### Task prompt
Return every record verbatim.

Collected data

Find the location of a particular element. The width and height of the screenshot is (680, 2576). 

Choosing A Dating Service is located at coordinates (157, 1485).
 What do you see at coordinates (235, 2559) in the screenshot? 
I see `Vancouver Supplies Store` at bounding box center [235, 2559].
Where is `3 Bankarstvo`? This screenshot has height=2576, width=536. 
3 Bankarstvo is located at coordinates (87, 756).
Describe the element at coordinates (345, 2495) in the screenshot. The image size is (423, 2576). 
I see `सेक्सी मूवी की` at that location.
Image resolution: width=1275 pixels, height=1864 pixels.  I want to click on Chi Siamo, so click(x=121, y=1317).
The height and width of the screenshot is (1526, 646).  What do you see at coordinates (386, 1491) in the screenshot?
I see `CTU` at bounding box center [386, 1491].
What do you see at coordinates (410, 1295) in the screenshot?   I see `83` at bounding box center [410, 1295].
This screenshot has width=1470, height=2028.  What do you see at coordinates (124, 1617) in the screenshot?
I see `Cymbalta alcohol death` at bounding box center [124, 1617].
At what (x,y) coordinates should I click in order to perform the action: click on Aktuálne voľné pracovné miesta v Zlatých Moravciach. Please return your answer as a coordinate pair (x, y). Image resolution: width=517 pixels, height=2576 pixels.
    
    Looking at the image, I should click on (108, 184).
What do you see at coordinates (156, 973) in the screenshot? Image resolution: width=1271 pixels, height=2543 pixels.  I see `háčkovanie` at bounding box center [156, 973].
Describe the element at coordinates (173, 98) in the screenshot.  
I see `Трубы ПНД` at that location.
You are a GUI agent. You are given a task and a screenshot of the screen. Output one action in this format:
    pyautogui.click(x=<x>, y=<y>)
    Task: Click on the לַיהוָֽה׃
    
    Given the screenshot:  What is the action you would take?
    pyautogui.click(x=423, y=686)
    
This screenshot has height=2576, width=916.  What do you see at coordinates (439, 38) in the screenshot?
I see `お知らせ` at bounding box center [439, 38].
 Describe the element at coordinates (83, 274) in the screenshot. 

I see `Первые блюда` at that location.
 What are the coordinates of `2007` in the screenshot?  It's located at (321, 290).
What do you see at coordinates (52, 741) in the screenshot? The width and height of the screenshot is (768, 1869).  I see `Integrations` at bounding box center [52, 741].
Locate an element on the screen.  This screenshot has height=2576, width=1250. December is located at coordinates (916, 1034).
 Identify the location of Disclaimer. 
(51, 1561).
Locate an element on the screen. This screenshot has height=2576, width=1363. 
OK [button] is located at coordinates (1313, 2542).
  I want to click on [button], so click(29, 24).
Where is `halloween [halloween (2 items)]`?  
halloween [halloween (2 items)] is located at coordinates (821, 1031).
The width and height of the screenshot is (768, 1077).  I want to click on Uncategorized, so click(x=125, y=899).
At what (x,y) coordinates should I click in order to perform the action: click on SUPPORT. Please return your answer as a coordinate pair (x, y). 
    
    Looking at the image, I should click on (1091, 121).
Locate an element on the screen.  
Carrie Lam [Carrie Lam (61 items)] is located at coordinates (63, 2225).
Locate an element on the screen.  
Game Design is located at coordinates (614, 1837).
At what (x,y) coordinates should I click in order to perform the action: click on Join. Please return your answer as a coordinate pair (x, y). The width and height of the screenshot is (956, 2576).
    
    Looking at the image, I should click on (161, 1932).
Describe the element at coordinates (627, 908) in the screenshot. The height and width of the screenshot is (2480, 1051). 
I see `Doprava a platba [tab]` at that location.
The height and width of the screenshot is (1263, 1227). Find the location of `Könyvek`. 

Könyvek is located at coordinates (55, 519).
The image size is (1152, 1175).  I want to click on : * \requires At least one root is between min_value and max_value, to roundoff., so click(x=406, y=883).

### Answer area
Find the location of a particular element. The width and height of the screenshot is (680, 2576). 

Choosing A Dating Service is located at coordinates (157, 1485).
 What do you see at coordinates (235, 2559) in the screenshot? 
I see `Vancouver Supplies Store` at bounding box center [235, 2559].
Where is `3 Bankarstvo`? This screenshot has height=2576, width=536. 
3 Bankarstvo is located at coordinates (87, 756).
Describe the element at coordinates (345, 2495) in the screenshot. The image size is (423, 2576). 
I see `सेक्सी मूवी की` at that location.
Image resolution: width=1275 pixels, height=1864 pixels.  I want to click on Chi Siamo, so click(x=121, y=1317).
The height and width of the screenshot is (1526, 646).  What do you see at coordinates (386, 1491) in the screenshot?
I see `CTU` at bounding box center [386, 1491].
What do you see at coordinates (410, 1295) in the screenshot?   I see `83` at bounding box center [410, 1295].
This screenshot has width=1470, height=2028.  What do you see at coordinates (124, 1617) in the screenshot?
I see `Cymbalta alcohol death` at bounding box center [124, 1617].
At what (x,y) coordinates should I click in order to perform the action: click on Aktuálne voľné pracovné miesta v Zlatých Moravciach. Please return your answer as a coordinate pair (x, y). Image resolution: width=517 pixels, height=2576 pixels.
    
    Looking at the image, I should click on (108, 184).
What do you see at coordinates (156, 973) in the screenshot? Image resolution: width=1271 pixels, height=2543 pixels.  I see `háčkovanie` at bounding box center [156, 973].
Describe the element at coordinates (173, 98) in the screenshot.  
I see `Трубы ПНД` at that location.
You are a GUI agent. You are given a task and a screenshot of the screen. Output one action in this format:
    pyautogui.click(x=<x>, y=<y>)
    Task: Click on the לַיהוָֽה׃
    
    Given the screenshot:  What is the action you would take?
    pyautogui.click(x=423, y=686)
    
This screenshot has height=2576, width=916.  What do you see at coordinates (439, 38) in the screenshot?
I see `お知らせ` at bounding box center [439, 38].
 Describe the element at coordinates (83, 274) in the screenshot. 

I see `Первые блюда` at that location.
 What are the coordinates of `2007` in the screenshot?  It's located at (321, 290).
What do you see at coordinates (52, 741) in the screenshot? The width and height of the screenshot is (768, 1869).  I see `Integrations` at bounding box center [52, 741].
Locate an element on the screen.  This screenshot has height=2576, width=1250. December is located at coordinates (916, 1034).
 Identify the location of Disclaimer. 
(51, 1561).
Locate an element on the screen. This screenshot has height=2576, width=1363. 
OK [button] is located at coordinates (1313, 2542).
  I want to click on [button], so click(29, 24).
Where is `halloween [halloween (2 items)]`?  
halloween [halloween (2 items)] is located at coordinates (821, 1031).
The width and height of the screenshot is (768, 1077).  I want to click on Uncategorized, so click(x=125, y=899).
At what (x,y) coordinates should I click in order to perform the action: click on SUPPORT. Please return your answer as a coordinate pair (x, y). 
    
    Looking at the image, I should click on (1091, 121).
Locate an element on the screen.  
Carrie Lam [Carrie Lam (61 items)] is located at coordinates (63, 2225).
Locate an element on the screen.  
Game Design is located at coordinates (614, 1837).
At what (x,y) coordinates should I click in order to perform the action: click on Join. Please return your answer as a coordinate pair (x, y). The width and height of the screenshot is (956, 2576).
    
    Looking at the image, I should click on (161, 1932).
Describe the element at coordinates (627, 908) in the screenshot. The height and width of the screenshot is (2480, 1051). 
I see `Doprava a platba [tab]` at that location.
The height and width of the screenshot is (1263, 1227). Find the location of `Könyvek`. 

Könyvek is located at coordinates (55, 519).
The image size is (1152, 1175).  I want to click on : * \requires At least one root is between min_value and max_value, to roundoff., so click(x=406, y=883).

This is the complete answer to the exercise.